Pour plus de lisibilité, j’ai abrégé les cv des scientifiques. Ils sont complets sur la version originale de cette lettre ouverte : http://opinion.financialpost.com/2012/11/29/open-climate-...

VOS COMMENTAIRES SONT BIENVENUS

Jo Moreau.

13:43 Publié dans climat | Lien permanent | Commentaires (3) | Tags : réchauffement climatique, changements climatiques, giec, co2, doha | |  Facebook |

Commentaires

Je prends un de ces scientifiques au hasard : Arthur Rorsch, PhD, Emeritus Professor, Molecular Genetics, Leiden University. Compétences en matière de climat nulles. A part ça on retrouve la cohorte habituelle : Singer, Varenholt, et même Anthony watts qui n'est pas scientifique du tout. Une belle pitrerie comme celle de la pétition de l'Orégon...

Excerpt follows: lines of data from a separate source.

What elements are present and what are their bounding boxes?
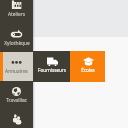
button[interactable]: Xylothèque [0,24,33,53]
button[interactable]: Ateliers [0,0,33,24]
button[interactable]: Annuaires [0,52,33,81]
staticText: Fournisseurs [38,67,66,73]
button[interactable]: Contacts [0,109,33,128]
staticText: Travaillez [6,97,27,104]
staticText: Écoles [81,67,95,73]
staticText: Ateliers [8,11,25,18]
button[interactable]: Fournisseurs [33,51,70,82]
button[interactable]: Écoles [70,51,105,82]
button[interactable]: Travaillez [0,81,33,110]
staticText: Annuaires [5,68,28,75]
staticText: Xylothèque [4,40,30,47]
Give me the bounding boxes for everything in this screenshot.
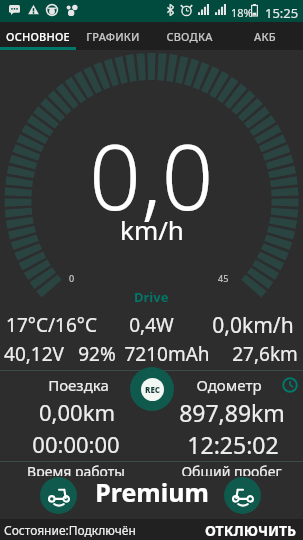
staticText: REC — [145, 384, 160, 395]
staticText: Drive — [134, 288, 169, 306]
staticText: 27,6km — [232, 341, 298, 367]
staticText: ОТКЛЮЧИТЬ — [205, 521, 297, 538]
staticText: 92% — [78, 341, 116, 367]
staticText: 7210mAh — [124, 341, 210, 367]
staticText: 40,12V — [4, 341, 64, 367]
staticText: 12:25:02 — [187, 429, 279, 457]
staticText: Поездка — [48, 375, 109, 395]
staticText: 0,0 — [89, 113, 214, 237]
staticText: 0,0km/h — [212, 311, 294, 339]
staticText: 00:00:00 — [32, 429, 120, 457]
button[interactable]: History — [280, 375, 300, 395]
staticText: Общий пробег — [181, 462, 282, 481]
staticText: 18% — [231, 5, 253, 20]
staticText: 17°C/16°C — [6, 312, 97, 338]
button[interactable]: Premium — [92, 475, 212, 507]
button[interactable]: Scooter left — [40, 477, 77, 514]
staticText: Состояние:Подключён — [4, 522, 136, 538]
staticText: Одометр — [196, 375, 262, 395]
staticText: Время работы — [27, 462, 125, 481]
staticText: 15:25 — [265, 4, 299, 22]
button[interactable]: ОСНОВНОЕ — [0, 22, 75, 50]
staticText: ГРАФИКИ — [86, 29, 140, 44]
staticText: ОСНОВНОЕ — [6, 29, 70, 44]
staticText: 45 — [218, 272, 229, 284]
button[interactable]: ОТКЛЮЧИТЬ — [203, 519, 299, 540]
button[interactable]: Scooter right — [224, 477, 261, 514]
button[interactable]: СВОДКА — [151, 22, 227, 50]
staticText: 0 — [69, 272, 75, 284]
staticText: 897,89km — [179, 397, 285, 425]
button[interactable]: Record trip — [130, 367, 174, 411]
button[interactable]: АКБ — [227, 22, 303, 50]
button[interactable]: ГРАФИКИ — [75, 22, 151, 50]
staticText: km/h — [120, 212, 184, 247]
staticText: 0,4W — [129, 312, 174, 338]
staticText: АКБ — [254, 29, 276, 44]
staticText: 0,00km — [39, 397, 115, 425]
staticText: СВОДКА — [166, 29, 213, 44]
staticText: Premium — [95, 475, 209, 507]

Écrit par : robert | 13/12/2012

Bonjour Robert,
Grand merci de traiter mon blog de pitrerie. Cela aura au moins l'avantage de générer votre bonne humeur, à défaut de votre courtoisie; depuis les années que vous m'honorez de votre lecture.
Pour en revenir à votre attachement indéfectible aux compétences, laissez-moi vous rappeler aussi inlassablement que vous resortez les mêmes arguments éculés, l'extrait d'un de mes billets précédents :
"On reproche aussi à une majorité de ces empêcheurs de réchauffer en rond de n’être pas climatologues.
Faut-il rappeler que la climatologie se nourrit de pratiquement toutes les disciplines scientifiques, depuis l’astrophysique jusqu’à la géologie, en passant par les mathématiques (statistiques et modélisations), l’océanographie, la glaciologie, la physique, la volcanologie, l’Histoire et la paléoclimatologie et j‘en passe… Les implications du débat climatique intéressent également la philosophie, l’économie, et bien entendu la politique.
Parmi les 2500 collaborateurs du GIEC, bien peu sont climatologues (moins d’une centaine dit-on).
Et on n’a pas censuré Al Gore, Yann-Arthus Bertrand, Alain Hubert, par exemple sous prétexte qu’ils n’étaient pas climatologues…
D’autre part, il apparait que le titre de « climatologue » s’acquiert plus fréquemment par l’expérience acquise « sur le tas » et les centres d‘intérêt affichés, que par un diplôme en bonne et due forme. Monsieur Jean Jouzel pour ne citer que lui, autre vice-président du GIEC, -dont je ne remets nullement en cause l’expérience- est ingénieur diplômé de l’Ecole Supérieure de Chimie Industrielle de Lyon, Docteur en Sciences Physiques, et néanmoins reconnu comme étant expert en glaciologie et climatologie."

Écrit par : jo moreau | 14/12/2012

Monsieur Moreau,
Ce n'est votre blog que je traite de pitrerie mais cette lettre ouverte. Gore, Bertrand et Hubert ne sont pas scientifiques mais s'appuient sur celle-ci (même si quelques fois il y a exagération).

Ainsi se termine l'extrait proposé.